Chill factor: Tickles the funnybone


Possibly this novel is Jane Austen at her worst. Yet, Jane Austen at her worst is quite better than most authors at their peak. Her subtlety, craft and observations are nonpareiled.

Northanger Abbey is a parody on many levels: the touted gentility of British gentry is exposed as greedy and false, living life as a fiction is exposed as ridiculous, attributing our own motives to others is exposed as naïve at best and dangerous at worst. But the parody that concerns the RIP Challenge, of course, is the parody of Gothic literature.

This element didn’t start kicking in until book 2, when Catherine Morland, the novel’s heroine, is invited to Northanger Abbey. Having read Ann Radcliffe’s The Mysteries of Udolpho, Catherine eagerly awaits her visit to what she imagines is a place full of mystery and adventure. At this point, Jane Austen really hits her stride.

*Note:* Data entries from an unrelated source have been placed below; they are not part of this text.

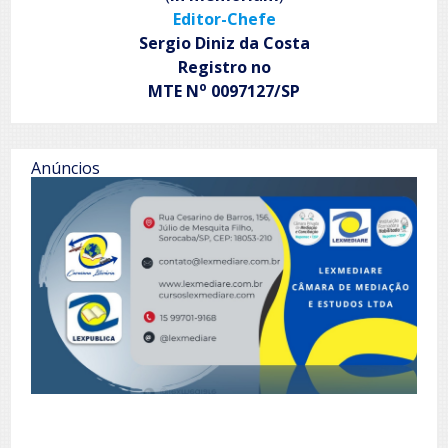
Editor-Chefe
Sergio Diniz da Costa
Registro no
o
MTE N
0097127/SP
Anúncios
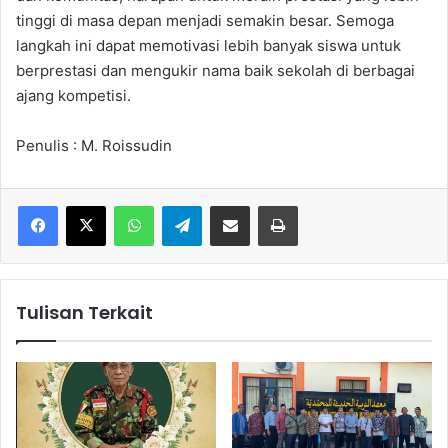
tinggi di masa depan menjadi semakin besar. Semoga
langkah ini dapat memotivasi lebih banyak siswa untuk
berprestasi dan mengukir nama baik sekolah di berbagai
ajang kompetisi.
Penulis : M. Roissudin
WhatsApp
Telegram
Share via Email
Cetak
Tulisan Terkait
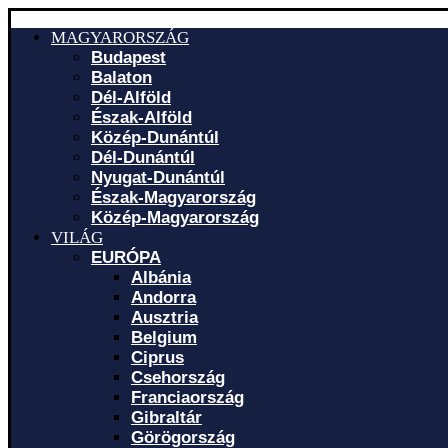
MAGYARORSZÁG
Budapest
Balaton
Dél-Alföld
Észak-Alföld
Közép-Dunántúl
Dél-Dunántúl
Nyugat-Dunántúl
Észak-Magyarország
Közép-Magyarország
VILÁG
EURÓPA
Albánia
Andorra
Ausztria
Belgium
Ciprus
Csehország
Franciaország
Gibraltár
Görögország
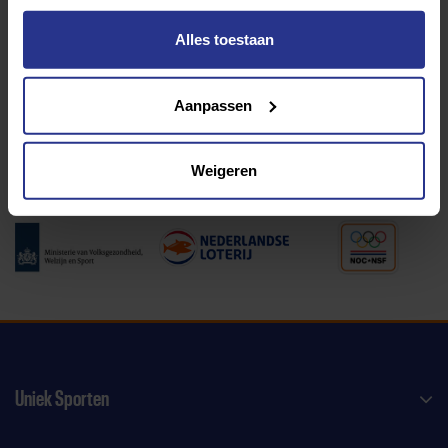
Alles toestaan
Programma van:
Aanpassen
340 gemeenten
Weigeren
Partners:
Uniek Sporten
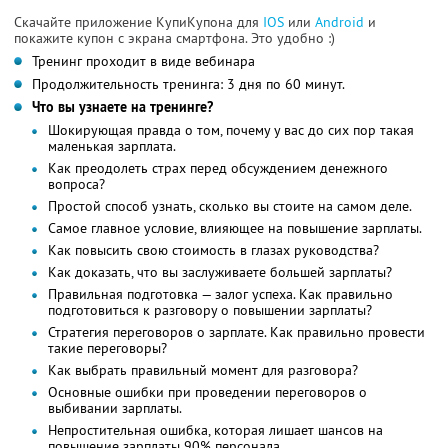
Скачайте приложение КупиКупона для
IOS
или
Android
и
покажите купон с экрана смартфона. Это удобно :)
Тренинг проходит в виде вебинара
Продолжительность тренинга: 3 дня по 60 минут.
Что вы узнаете на тренинге?
Шокирующая правда о том, почему у вас до сих пор такая
маленькая зарплата.
Как преодолеть страх перед обсуждением денежного
вопроса?
Простой способ узнать, сколько вы стоите на самом деле.
Самое главное условие, влияющее на повышение зарплаты.
Как повысить свою стоимость в глазах руководства?
Как доказать, что вы заслуживаете большей зарплаты?
Правильная подготовка — залог успеха. Как правильно
подготовиться к разговору о повышении зарплаты?
Стратегия переговоров о зарплате. Как правильно провести
такие переговоры?
Как выбрать правильный момент для разговора?
Основные ошибки при проведении переговоров о
выбивании зарплаты.
Непростительная ошибка, которая лишает шансов на
повышение зарплаты 90% персонала.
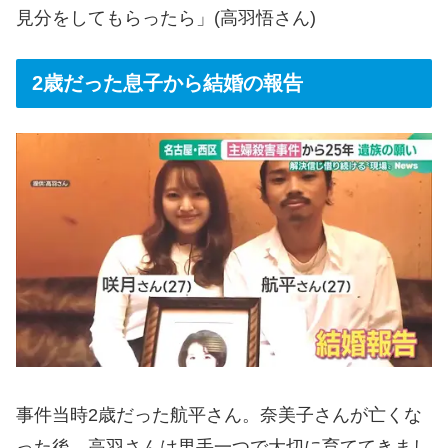
見分をしてもらったら」(高羽悟さん)
2歳だった息子から結婚の報告
事件当時2歳だった航平さん。奈美子さんが亡くな
った後、高羽さんは男手一つで大切に育ててきまし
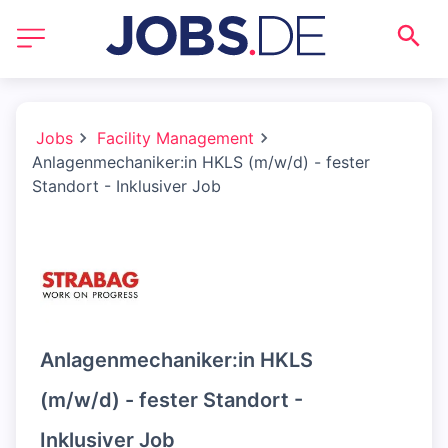
Jobs
Facility Management
Anlagenmechaniker:in HKLS (m/w/d) - fester
Standort - Inklusiver Job
Anlagenmechaniker:in HKLS
(m/w/d) - fester Standort -
Inklusiver Job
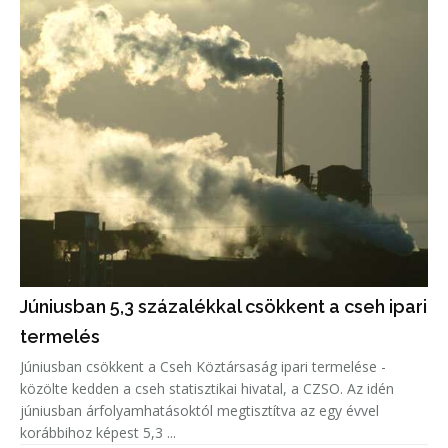
Júniusban 5,3 százalékkal csökkent a cseh ipari
termelés
Júniusban csökkent a Cseh Köztársaság ipari termelése -
közölte kedden a cseh statisztikai hivatal, a CZSO. Az idén
júniusban árfolyamhatásoktól megtisztítva az egy évvel
korábbihoz képest 5,3 ...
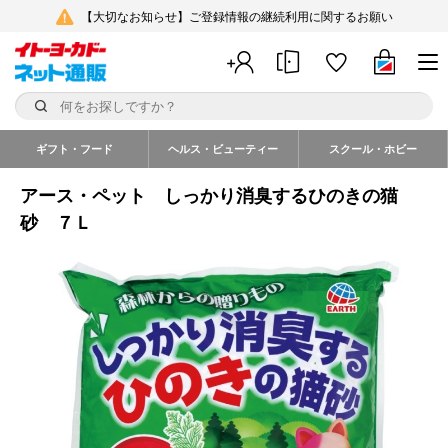
【大切なお知らせ】ご登録情報の継続利用に関するお願い
ギフト・フード
ヘルス・ビューティー
スクール・ホビー
アース・ペット しっかり消臭するひのきの猫
砂 ７Ｌ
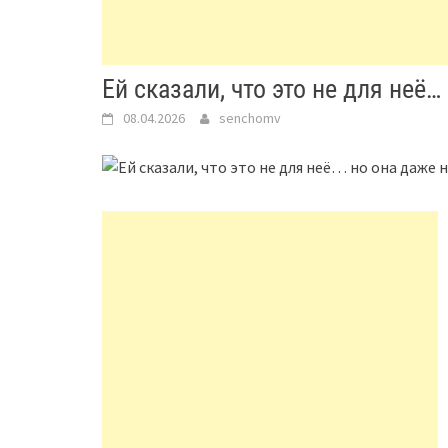
Ей сказали, что это не для неё…
08.04.2026
senchomv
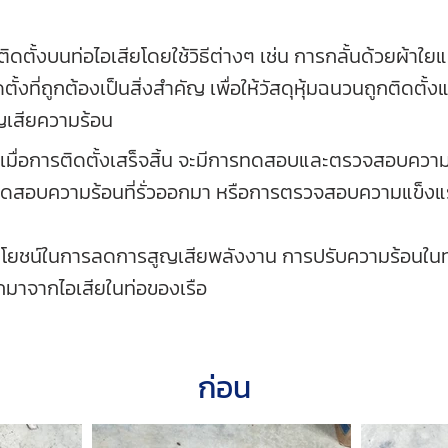
กติดตั้งบนท่อไอเสียโดยใช้วิธีต่างๆ เช่น การกลั้นด้วยผ้าใย
งที่ถูกต้องเป็นสิ่งสำคัญ เพื่อให้วัสดุหุ้มฉนวนถูกติดตั้ง
ูญเสียความร้อน
่อการติดตั้งเสร็จสิ้น จะมีการทดสอบและตรวจสอบความ
ดสอบความร้อนที่รั่วออกมา หรือการตรวจสอบความแข็งแ
ประโยชน์ในการลดการสูญเสียพลังงาน การปรับความร้อนใน
กมาจากไอเสียในท่อของเรือ
ก่อน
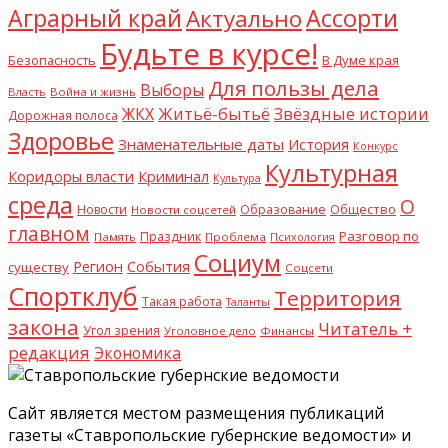
Аграрный край
Ассорти
Актуально
Будьте в курсе!
В Думе края
Безопасность
Для пользы дела
Выборы
Власть
Война и жизнь
Житьё-бытьё
Звёздные истории
ЖКХ
Дорожная полоса
Здоровье
Знаменательные даты
История
Конкурс
Культурная
Криминал
Коридоры власти
Культура
среда
О
Общество
Новости
Образование
Новости соцсетей
главном
Разговор по
Праздник
Память
Проблема
Психология
Социум
Регион
События
существу
Соцсети
Спортклуб
Территория
Такая работа
Таланты
закона
Читатель +
Угол зрения
Уголовное дело
Финансы
редакция
Экономика
Сайт является местом размещения публикаций
газеты «Ставропольские губернские ведомости» и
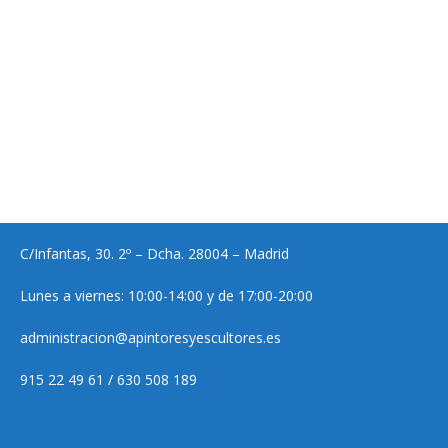
C/Infantas, 30. 2º – Dcha. 28004 – Madrid
Lunes a viernes: 10:00-14:00 y de 17:00-20:00
administracion@apintoresyescultores.es
915 22 49 61 / 630 508 189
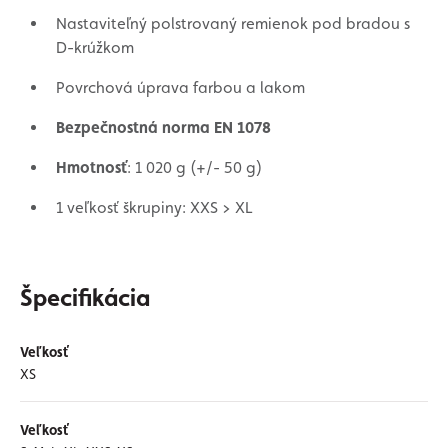
Nastaviteľný polstrovaný remienok pod bradou s
D-krúžkom
Povrchová úprava farbou a lakom
Bezpečnostná norma EN 1078
Hmotnosť
: 1 020 g (+/- 50 g)
1 veľkosť škrupiny: XXS > XL
Špecifikácia
Veľkosť
XS
Veľkosť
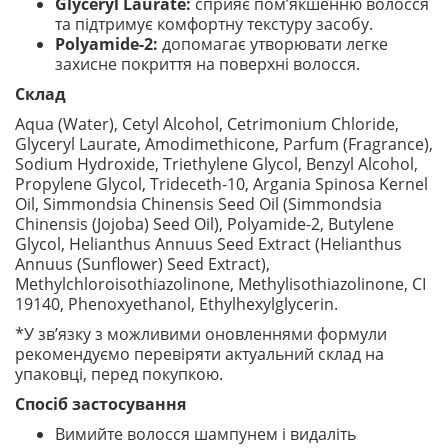
Glyceryl Laurate:
сприяє пом’якшенню волосся
та підтримує комфортну текстуру засобу.
Polyamide-2:
допомагає утворювати легке
захисне покриття на поверхні волосся.
Склад
Aqua (Water), Cetyl Alcohol, Cetrimonium Chloride,
Glyceryl Laurate, Amodimethicone, Parfum (Fragrance),
Sodium Hydroxide, Triethylene Glycol, Benzyl Alcohol,
Propylene Glycol, Trideceth-10, Argania Spinosa Kernel
Oil, Simmondsia Chinensis Seed Oil (Simmondsia
Chinensis (Jojoba) Seed Oil), Polyamide-2, Butylene
Glycol, Helianthus Annuus Seed Extract (Helianthus
Annuus (Sunflower) Seed Extract),
Methylchloroisothiazolinone, Methylisothiazolinone, CI
19140, Phenoxyethanol, Ethylhexylglycerin.
*У зв’язку з можливими оновленнями формули
рекомендуємо перевіряти актуальний склад на
упаковці, перед покупкою.
Спосіб застосування
Вимийте волосся шампунем і видаліть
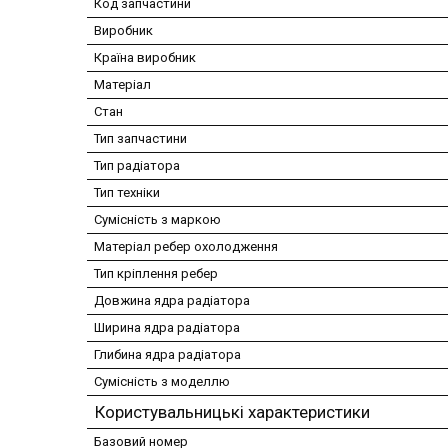
Код запчастини
Виробник
Країна виробник
Матеріал
Стан
Тип запчастини
Тип радіатора
Тип техніки
Сумісність з маркою
Матеріал ребер охолодження
Тип кріплення ребер
Довжина ядра радіатора
Ширина ядра радіатора
Глибина ядра радіатора
Сумісність з моделлю
Користувальницькі характеристики
Базовий номер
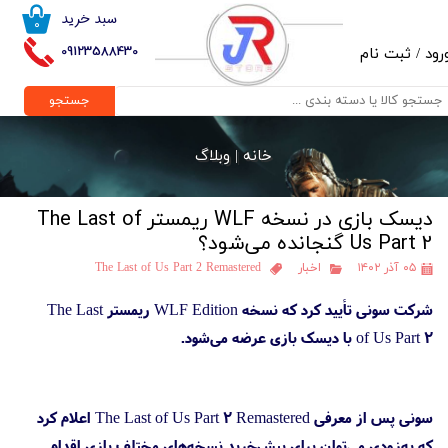
سبد خرید
۰
حساب کاربری من
09123588430
رود
/
ثبت نام
تغییر گذر واژه
جستجو
سفارشات
خانه |
وبلاگ
خروج از حساب کاربری
دیسک بازی در نسخه WLF ریمستر The Last of
Us Part 2 گنجانده می‌شود؟
۰۵ آذر ۱۴۰۲
اخبار
The Last of Us Part 2 Remastered
شرکت سونی تأیید کرد که نسخه WLF Edition ریمستر The Last
of Us Part 2 با دیسک بازی عرضه می‌شود.
سونی پس از معرفی The Last of Us Part 2 Remastered اعلام کرد
که به‌زودی می‌توان برای پیش‌خرید نسخه‌های مختلف بازی اقدام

During the ride to Northanger Abbey, the owner’s son (and her romantic interest), Henry Tilney plays on Catherine’s romantic notions with a riotous parody of the Gothic novel, virtually a play-by-play account of a heroine’s stay in a Gothic castle. Here is an excerpt:

“Nothing further to alarm perhaps may occur the first night. After surmounting your unconquerable horror of the bed, you will retire to rest, and get a few hours' unquiet slumber. But on the second, or at farthest the third night after your arrival, you will probably have a violent storm. Peals of thunder so loud as to seem to shake the edifice to its foundation will roll round the neighbouring mountains -- and during the frightful gusts of wind which accompany it, you will probably think you discern (for your lamp is not extinguished) one part of the hanging more violently agitated than the rest. Unable of course to repress your curiosity in so favourable a moment for indulging it, you will instantly arise, and throwing your dressing-gown around you, proceed to examine this mystery. After a very short search, you will discover a division in the tapestry so artfully constructed as to defy the minutest inspection, and on opening it, a door will immediately appear -- which door, being only secured by massy bars and a padlock, you will, after a few efforts, succeed in opening -- and, with your lamp in your hand, will pass through it into a small vaulted room."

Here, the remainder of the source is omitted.